If \[ \int \frac{\sin^3x+\cos^3x}{\sin^2x\cos^2x}\,dx = A\sec x+B\cosec x+c, \] then \((A,B)\) are

• A. \((1,1)\)
• B. \((-1,-1)\)
• C. \((1,-1)\)
• D. \((-1,1)\)

Hint:

Try to convert integrands into known derivative forms like \(\sec x\tan x\) and \(\cosec x\cot x\).

Answer 1

The Correct Option is C

Concept: We split the fraction and use: \[ \frac{\sin x}{\cos^2x}=\tan x\sec x \] and \[ \frac{\cos x}{\sin^2x}=\cot x\cosec x \]

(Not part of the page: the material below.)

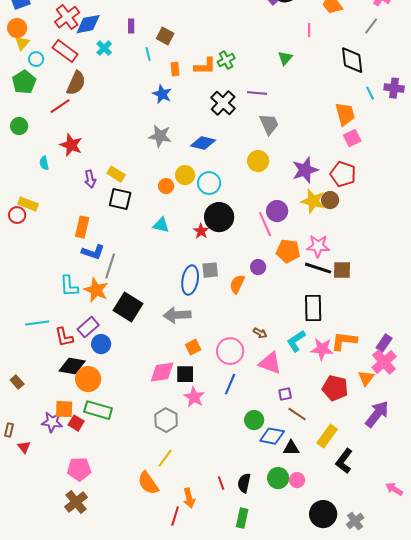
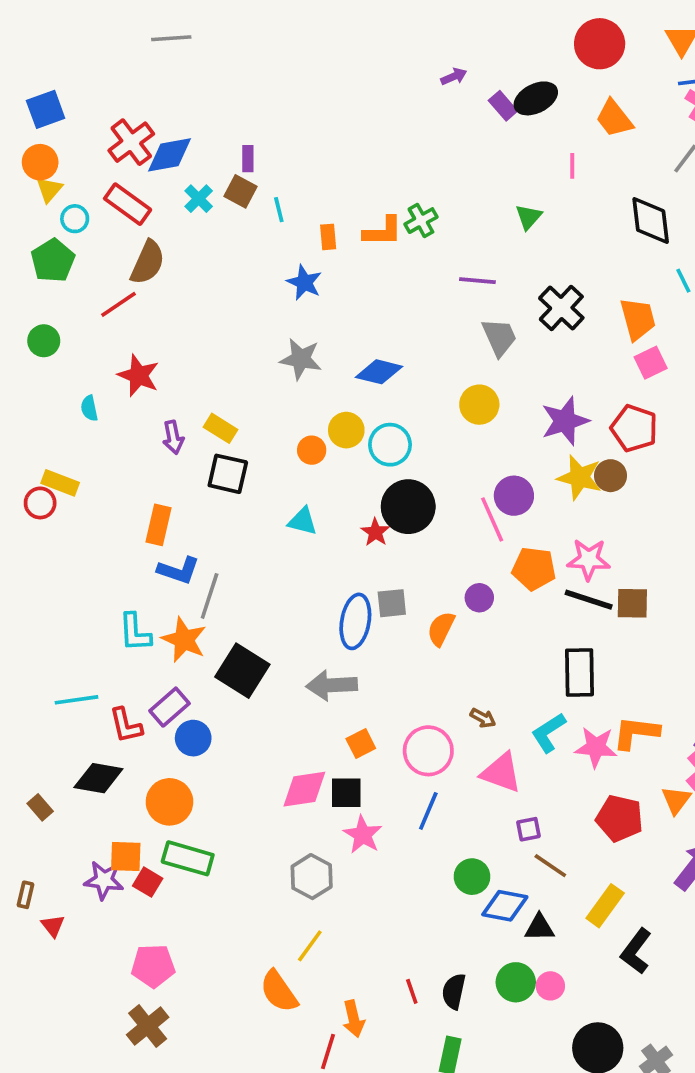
brown square: (165, 36) -> (241, 191), moved
black cross: (223, 103) -> (561, 308), moved
black diamond: (72, 366) -> (98, 778), moved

Step 1: Given integral: \[ \int \frac{\sin^3x+\cos^3x}{\sin^2x\cos^2x}\,dx \]

Step 2: Split the numerator. \[ \frac{\sin^3x+\cos^3x}{\sin^2x\cos^2x} = \frac{\sin^3x}{\sin^2x\cos^2x} + \frac{\cos^3x}{\sin^2x\cos^2x} \] \[ = \frac{\sin x}{\cos^2x} + \frac{\cos x}{\sin^2x} \]

Step 3: Convert into standard derivative forms. \[ \frac{\sin x}{\cos^2x} = \tan x\sec x \] \[ \frac{\cos x}{\sin^2x} = \cot x\cosec x \] So, \[ \int \frac{\sin^3x+\cos^3x}{\sin^2x\cos^2x}\,dx = \int \left(\tan x\sec x+\cot x\cosec x\right)\,dx \]

Step 4: Use standard formulas. \[ \int \sec x\tan x\,dx=\sec x \] \[ \int \cosec x\cot x\,dx=-\cosec x \] Therefore, \[ \int \left(\tan x\sec x+\cot x\cosec x\right)\,dx = \sec x-\cosec x+c \]

Step 5: Compare with: \[ A\sec x+B\cosec x+c \] We get: \[ A=1,\qquad B=-1 \] Hence, \[ \boxed{(A,B)=(1,-1)} \]